(Stored entries)
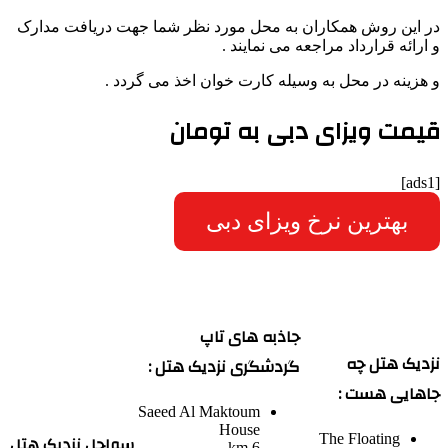
در این روش همکاران به محل مورد نظر شما جهت دریافت مدارک
و ارائه قرارداد مراجعه می نمایند .
و هزینه در محل به وسیله کارت خوان اخذ می گردد .
قیمت ویزای دبی به تومان
[ads1]
بهترین نرخ ویزای دبی
جاذبه های تاپ
نزدیک هتل چه
گردشگری نزدیک هتل :
جاهایی هست :
Saeed Al Maktoum
House
سواحل نزدیک هتل
The Floating
6 km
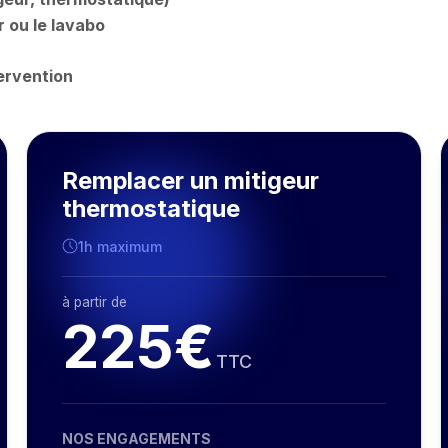
r ou le lavabo
ervention
Remplacer un mitigeur
thermostatique
1h maximum
à partir de
225€
TTC
NOS ENGAGEMENTS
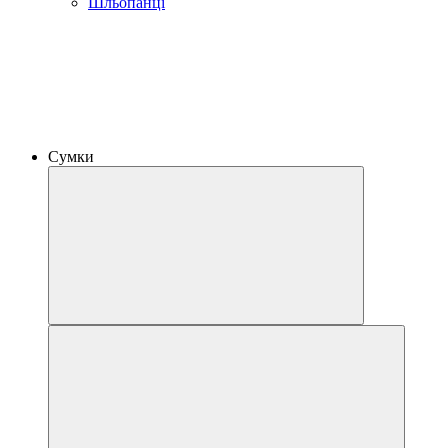
Шльопанці
Сумки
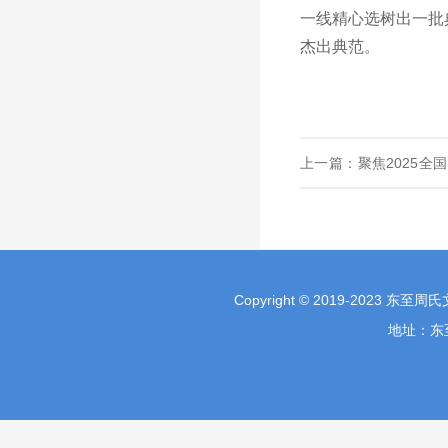
一线精心选树出一批
杰出典范。
上一篇：
聚焦2025全
传统美德“触手可及”
Copyright © 2019-2023 东至
地址：东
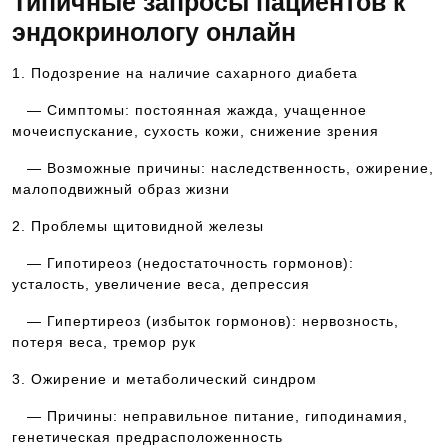
Типичные запросы пациентов к
эндокринологу онлайн
1. Подозрение на наличие сахарного диабета
— Симптомы: постоянная жажда, учащенное
мочеиспускание, сухость кожи, снижение зрения
— Возможные причины: наследственность, ожирение,
малоподвижный образ жизни
2. Проблемы щитовидной железы
— Гипотиреоз (недостаточность гормонов):
усталость, увеличение веса, депрессия
— Гипертиреоз (избыток гормонов): нервозность,
потеря веса, тремор рук
3. Ожирение и метаболический синдром
— Причины: неправильное питание, гиподинамия,
генетическая предрасположенность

# EXERCISE OBJECTIVE
Report all lines in the records that include the string "гормонов".

# WRITTEN ANSWER
— Гипотиреоз (недостаточность гормонов):
— Гипертиреоз (избыток гормонов): нервозность,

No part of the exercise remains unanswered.